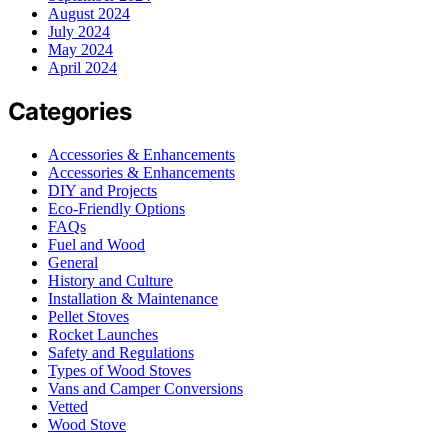
August 2024
July 2024
May 2024
April 2024
Categories
Accessories & Enhancements
Accessories & Enhancements
DIY and Projects
Eco-Friendly Options
FAQs
Fuel and Wood
General
History and Culture
Installation & Maintenance
Pellet Stoves
Rocket Launches
Safety and Regulations
Types of Wood Stoves
Vans and Camper Conversions
Vetted
Wood Stove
= = = = = = =
Task objective: A line in the material may hold the string "Wood". Report how many do, and write only the number.

Problem solution: 3